This repository contains code and configuration for the Gene Ontology's
Blazegraph SPARQL endpoint service (rdf.geneontology.org). It packages
Blazegraph into a Docker container behind an Apache reverse proxy and
deploys to AWS EC2 instances using Terraform and Ansible.
Canonical deployment and operations documentation lives at: devops-documentation / README.graphstore.md
General devops environment setup (credentials, AWS, SSH keys) is at: devops-documentation / README.setup.md
See the Makefile for details. You can build with:
make all
make load-blazegraph
By default the load-blazegraph target starts blazegraph with 32 gigs of memory.

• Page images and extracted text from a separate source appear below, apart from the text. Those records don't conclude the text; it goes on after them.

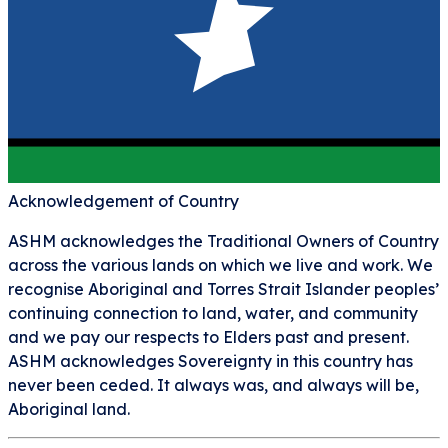
Acknowledgement of Country
ASHM acknowledges the Traditional Owners of Country
across the various lands on which we live and work. We
recognise Aboriginal and Torres Strait Islander peoples’
continuing connection to land, water, and community
and we pay our respects to Elders past and present.
ASHM acknowledges Sovereignty in this country has
never been ceded. It always was, and always will be,
Aboriginal land.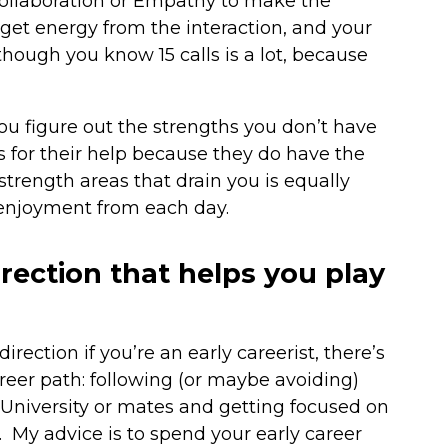
Collaboration or Empathy to make the
et energy from the interaction, and your
though you know 15 calls is a lot, because
you figure out the strengths you don’t have
 for their help because they do have the
trength areas that drain you is equally
 enjoyment from each day.
rection that helps you play
rection if you’re an early careerist, there’s
career path: following (or maybe avoiding)
, University or mates and getting focused on
y. My advice is to spend your early career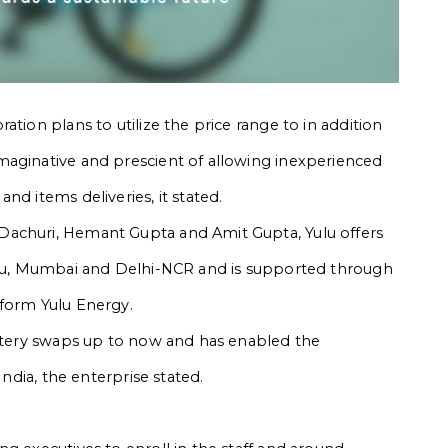
tion plans to utilize the price range to in addition
maginative and prescient of allowing inexperienced
nd items deliveries, it stated.
Dachuri, Hemant Gupta and Amit Gupta, Yulu offers
luru, Mumbai and Delhi-NCR and is supported through
tform Yulu Energy.
attery swaps up to now and has enabled the
India, the enterprise stated.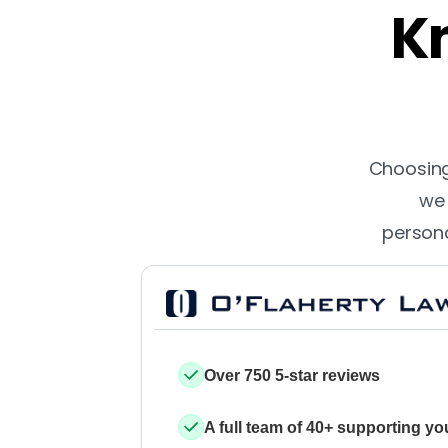
Kn
Choosing 
we 
persona
Over 750 5-star reviews
A full team of 40+ supporting yo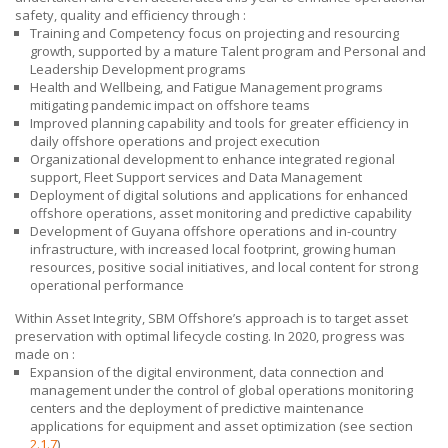
safety, quality and efficiency
through :
Training and Competency focus on projecting and resourcing
growth, supported by a mature Talent program and Personal and
Leadership Development programs
Health and Wellbeing, and Fatigue Management programs
mitigating pandemic impact on offshore teams
Improved planning capability and tools for greater efficiency in
daily offshore operations and project execution
Organizational development to enhance integrated regional
support, Fleet Support services and Data Management
Deployment of digital solutions and applications for enhanced
offshore operations, asset monitoring and predictive capability
Development of Guyana offshore operations and in-country
infrastructure, with increased local footprint, growing human
resources, positive social initiatives, and local content for strong
operational performance
Within Asset Integrity,
SBM Offshore’s
approach is to target asset
preservation with optimal lifecycle costing. In 2020, progress was
made on :
Expansion of the digital environment, data connection and
management under the control of global operations monitoring
centers and the deployment of predictive maintenance
applications for equipment and asset optimization (see section
2.1.7
)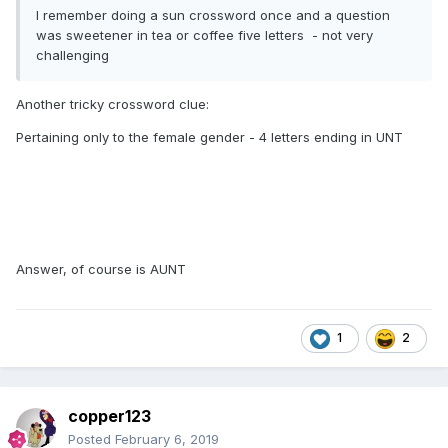
I remember doing a sun crossword once and a question
was sweetener in tea or coffee five letters - not very
challenging
Another tricky crossword clue:
Pertaining only to the female gender - 4 letters ending in UNT
Answer, of course is AUNT
1
2
copper123
Posted
February 6, 2019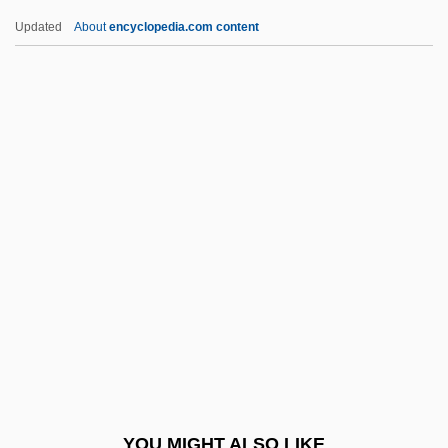
Fatat, Al-
Updated
About
encyclopedia.com content
Fatally Yours
Fatality
Fatalist
Father And I (Far Och Jag)
By Pär Lagerkvist, 1924
Father And Scout
Father And Son
Father Complex
Father Divine (1879-1965), Ministers,
Activist, Cult Leader
Father Divine (18??-1965)
YOU MIGHT ALSO LIKE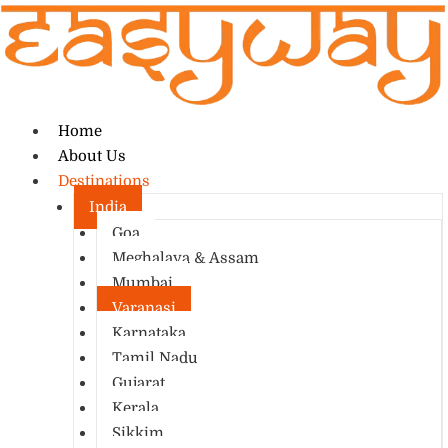
Home
About Us
Destinations
India
Goa
Meghalaya & Assam
Mumbai
Varanasi
Karnataka
Tamil Nadu
Gujarat
Kerala
Sikkim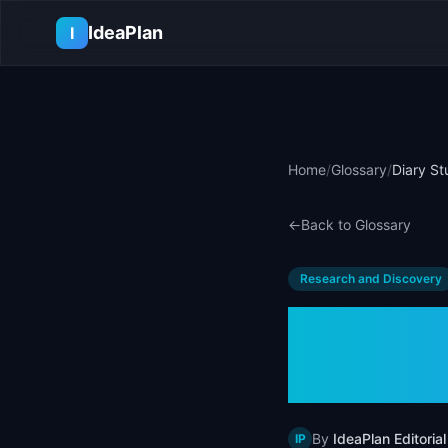
Skip to main content
IdeaPlan
I
Home
/
Glossary
/
Diary St
←
Back to Glossary
Research and Discovery
Diary 
Examp
By
IdeaPlan Editorial
IP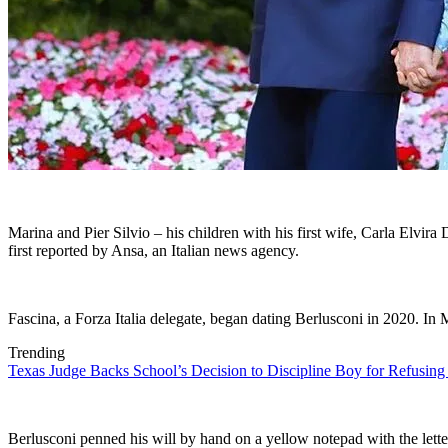
Marina and Pier Silvio – his children with his first wife, Carla Elvi
first reported by Ansa, an Italian news agency.
Fascina, a Forza Italia delegate, began dating Berlusconi in 2020. I
Trending
Texas Judge Backs School’s Decision to Discipline Boy for Refusing
Berlusconi penned his will by hand on a yellow notepad with the lette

For a local build, you can set an environment variable before running:
BGMEM=8G make load-blazegraph
Where 8G can be substituted for however much memory you want to allocate.
To start blazegraph run (with the optional BGMEM variable):
make bg-start
For now this must be constructed yourself but in future we will host
the RDF, the blazegraph.jnl file, and provide a query endpoint.

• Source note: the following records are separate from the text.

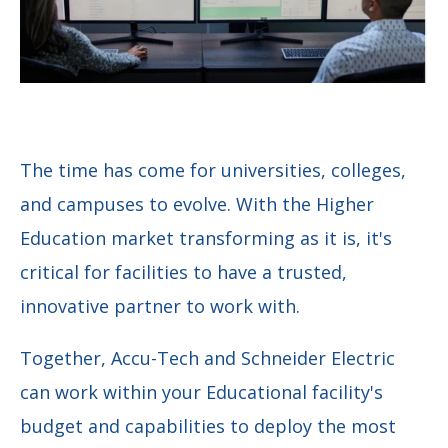
The time has come for universities, colleges,
and campuses to evolve. With the Higher
Education market transforming as it is, it's
critical for facilities to have a trusted,
innovative partner to work with.
Together, Accu-Tech and
Schneider Electric
can work within your Educational facility's
budget and capabilities to deploy the most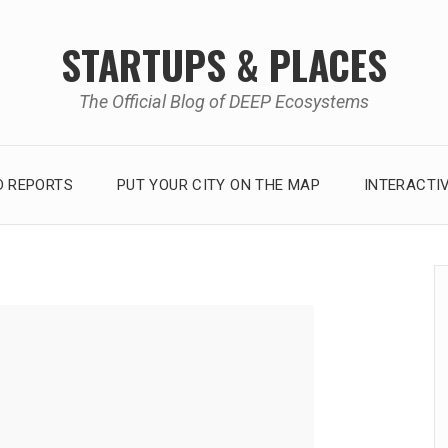
STARTUPS & PLACES
The Official Blog of DEEP Ecosystems
 REPORTS
PUT YOUR CITY ON THE MAP
INTERACTI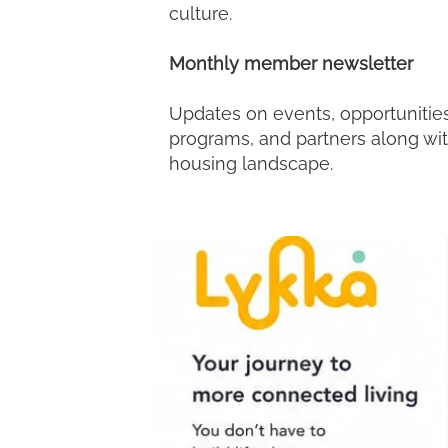
culture.
Monthly member newsletter
Updates on events, opportunities
programs, and partners along wi
housing landscape.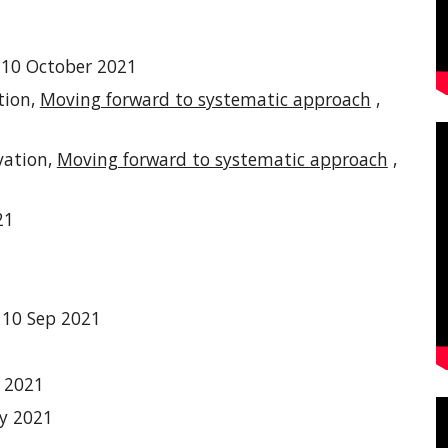
-10 October 2021
tion,
Moving forward to systematic approach
,
vation,
Moving forward to systematic approach
,
21
 10
Sep 2021
y 2021
y 2021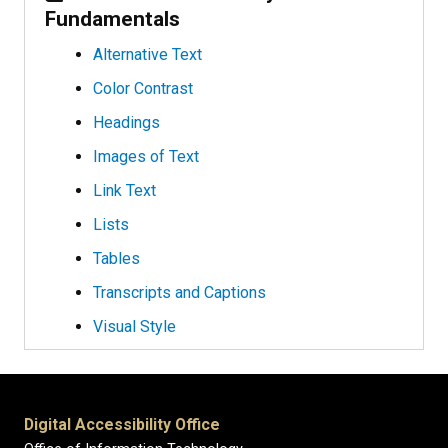
Fundamentals
Alternative Text
Color Contrast
Headings
Images of Text
Link Text
Lists
Tables
Transcripts and Captions
Visual Style
Digital Accessibility Office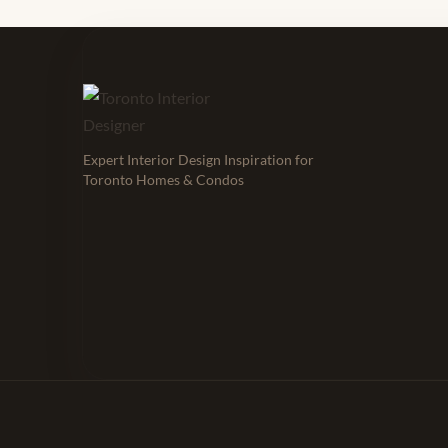
Expert Interior Design Inspiration for
Toronto Homes & Condos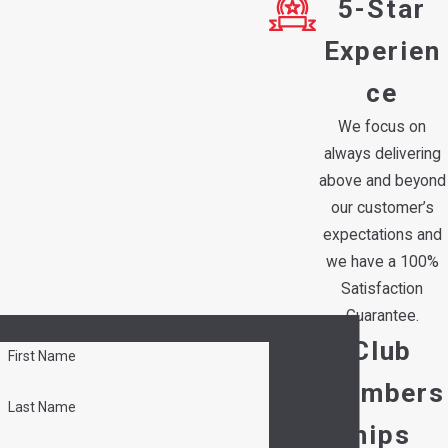
5-Star
Experien
ce
We focus on
always delivering
above and beyond
our customer’s
expectations and
we have a 100%
Satisfaction
Guarantee.
Contact Hedrick's Service Now!
Club
First Name
Members
Last Name
hips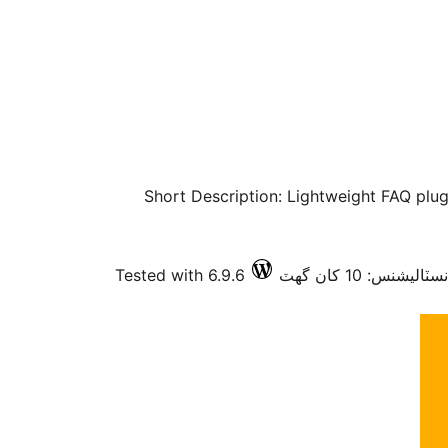
Short Description: Lightweight FAQ plugi
Tested with 6.9.6
فعال انسٽاليشنس: 1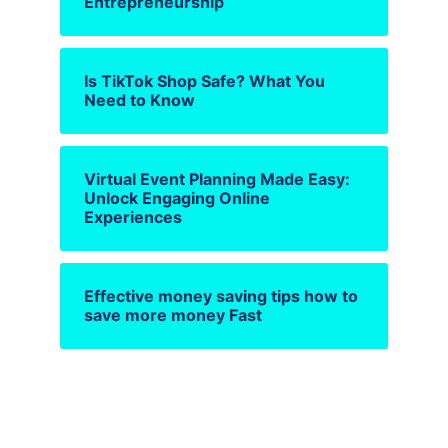
Entrepreneurship
Is TikTok Shop Safe? What You
Need to Know
Virtual Event Planning Made Easy:
Unlock Engaging Online
Experiences
Effective money saving tips how to
save more money Fast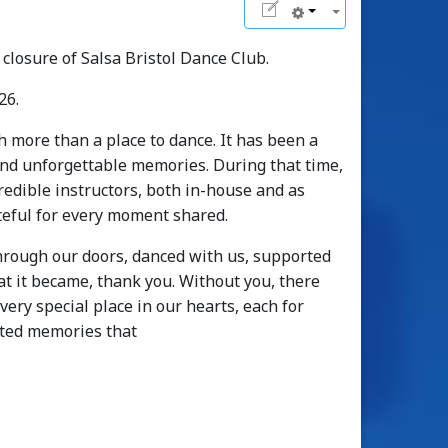
closure of Salsa Bristol Dance Club.
26.
h more than a place to dance. It has been a
 and unforgettable memories. During that time,
edible instructors, both in-house and as
ateful for every moment shared.
hrough our doors, danced with us, supported
t it became, thank you. Without you, there
ery special place in our hearts, each for
ated memories that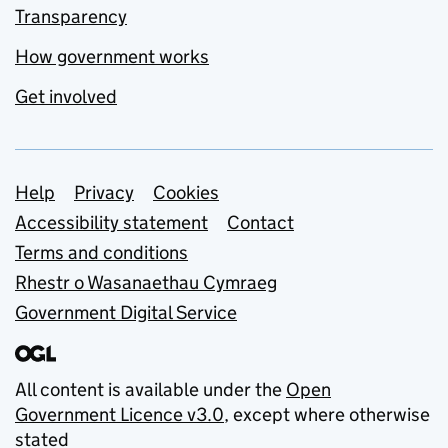
Transparency
How government works
Get involved
Support links
Help
Privacy
Cookies
Accessibility statement
Contact
Terms and conditions
Rhestr o Wasanaethau Cymraeg
Government Digital Service
All content is available under the
Open
Government Licence v3.0
, except where otherwise
stated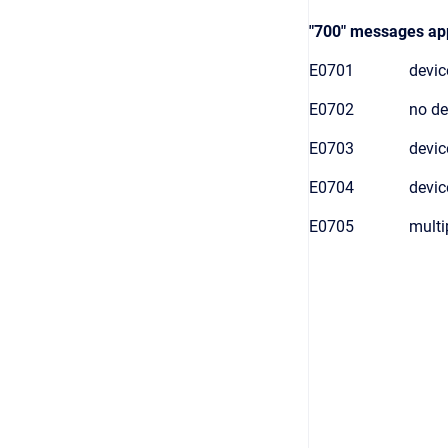
"700" messages appl
E0701
device
E0702
no de
E0703
devic
E0704
devic
E0705
multi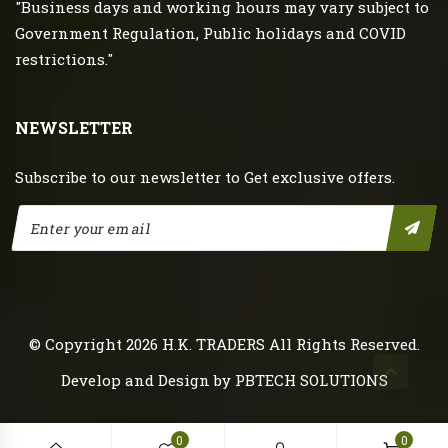
"Business days and working hours may vary subject to
Government Regulation, Public holidays and COVID
restrictions."
NEWSLETTER
Subscribe to our newsletter to Get exclusive offers.
© Copyright 2026
H.K. TRADERS
All Rights Reserved.
Develop and Design by
PBTECH SOLUTIONS
0
0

This prototype uses blazegraph. We are also investigating RDFox and Neo4j; for the latter we will use the SciGraph RDF to Neo mappings.
The procedure places all triples to be loaded into the rdf/ directory:
- ontology: go-lego.owl (imports other ontologies)

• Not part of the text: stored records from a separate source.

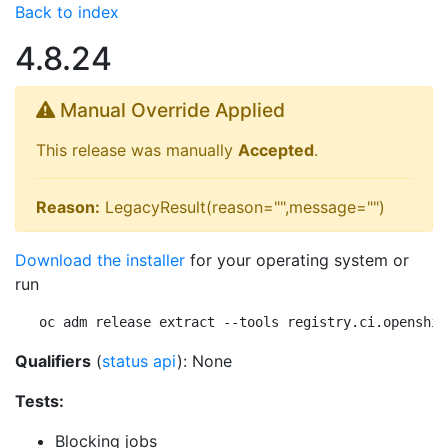
Back to index
4.8.24
Manual Override Applied
This release was manually
Accepted
.
Reason:
LegacyResult(reason="",message="")
Download the installer
for your operating system or
run
oc adm release extract --tools registry.ci.openshif
Qualifiers
(
status api
): None
Tests:
Blocking jobs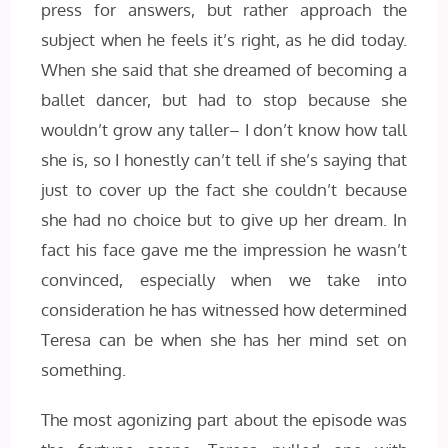
press for answers, but rather approach the
subject when he feels it’s right, as he did today.
When she said that she dreamed of becoming a
ballet dancer, but had to stop because she
wouldn’t grow any taller– I don’t know how tall
she is, so I honestly can’t tell if she’s saying that
just to cover up the fact she couldn’t because
she had no choice but to give up her dream. In
fact his face gave me the impression he wasn’t
convinced, especially when we take into
consideration he has witnessed how determined
Teresa can be when she has her mind set on
something.
The most agonizing part about the episode was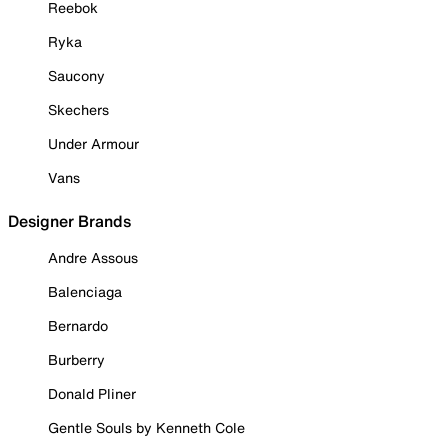
Reebok
Ryka
Saucony
Skechers
Under Armour
Vans
Designer Brands
Andre Assous
Balenciaga
Bernardo
Burberry
Donald Pliner
Gentle Souls by Kenneth Cole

- GAFs translated to LEGO using OWLTools/Minerva
- Native LEGO models
After this various transformations take place (TODO)
- sparql/delete-NamedIndividual-ul.rq - clogs querying
- sparql/insert-oban-mf.rq - adds derived simple representation
- todo - bp, cc
Here we describe the modeling used and how to query the database. See also the sparql directory.
The contents of the store can be broken down into:
- the ontology (both GO and other ontologies)
- functional annotations: descriptions of gene products using GO
- other support information, e.g. orthology/trees
The store has two different ways of modeling functional annotations superimposed. A simple model that allows for basic gene associations and a richer more expressive lego model. For more on lego, see Noctua
We use the standard OWL to RDF mapping.
Note this results in a pattern that is complex to query for existential restrictions. We may consider superimposing simple instance-level relationships over this.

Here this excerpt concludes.